Exercise goal:
Wherever the listing has a line with the string "cineva", copy that line out.

--- START ---

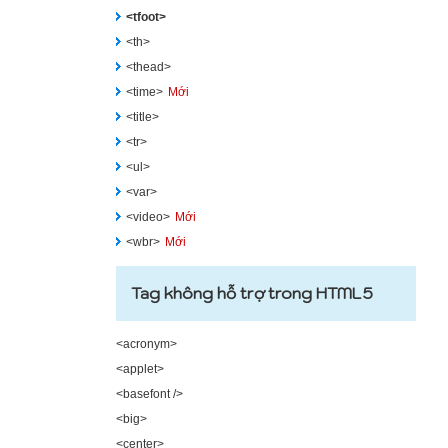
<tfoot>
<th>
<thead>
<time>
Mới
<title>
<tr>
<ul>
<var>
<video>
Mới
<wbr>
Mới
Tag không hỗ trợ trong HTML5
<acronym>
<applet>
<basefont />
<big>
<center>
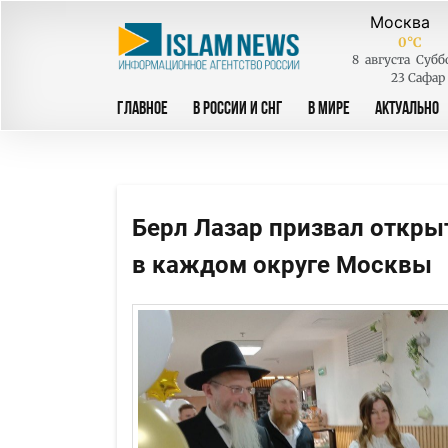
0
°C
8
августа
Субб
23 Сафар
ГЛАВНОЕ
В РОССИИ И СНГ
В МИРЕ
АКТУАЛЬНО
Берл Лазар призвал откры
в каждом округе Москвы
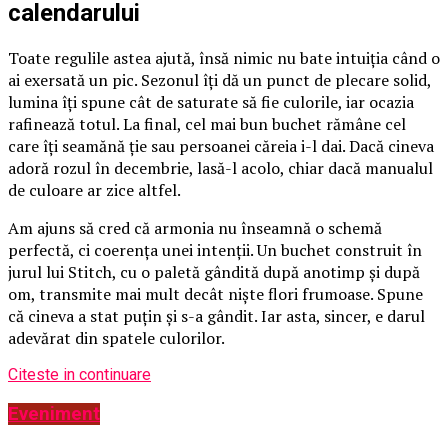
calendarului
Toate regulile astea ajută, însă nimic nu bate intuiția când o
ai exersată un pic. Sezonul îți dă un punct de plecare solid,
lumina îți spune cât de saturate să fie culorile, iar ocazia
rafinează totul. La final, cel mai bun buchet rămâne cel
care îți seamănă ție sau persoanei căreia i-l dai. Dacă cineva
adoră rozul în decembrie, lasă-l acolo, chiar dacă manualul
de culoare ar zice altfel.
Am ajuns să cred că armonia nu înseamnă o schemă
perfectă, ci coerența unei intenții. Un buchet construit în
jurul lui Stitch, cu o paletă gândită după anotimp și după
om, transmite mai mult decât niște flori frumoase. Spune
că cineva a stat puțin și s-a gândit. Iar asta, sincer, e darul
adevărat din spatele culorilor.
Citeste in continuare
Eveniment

--- END ---
--- START ---

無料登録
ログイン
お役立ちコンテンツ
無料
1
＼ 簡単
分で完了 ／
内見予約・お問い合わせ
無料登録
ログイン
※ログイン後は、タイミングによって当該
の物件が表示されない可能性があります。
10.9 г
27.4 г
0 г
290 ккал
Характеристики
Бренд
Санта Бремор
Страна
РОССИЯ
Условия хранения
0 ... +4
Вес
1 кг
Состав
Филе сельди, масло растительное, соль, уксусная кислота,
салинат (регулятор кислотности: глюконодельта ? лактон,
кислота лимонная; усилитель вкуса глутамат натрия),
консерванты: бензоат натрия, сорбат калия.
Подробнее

--- END ---

Answer:
care îți seamănă ție sau persoanei căreia i-l dai. Dacă cineva
că cineva a stat puțin și s-a gândit. Iar asta, sincer, e darul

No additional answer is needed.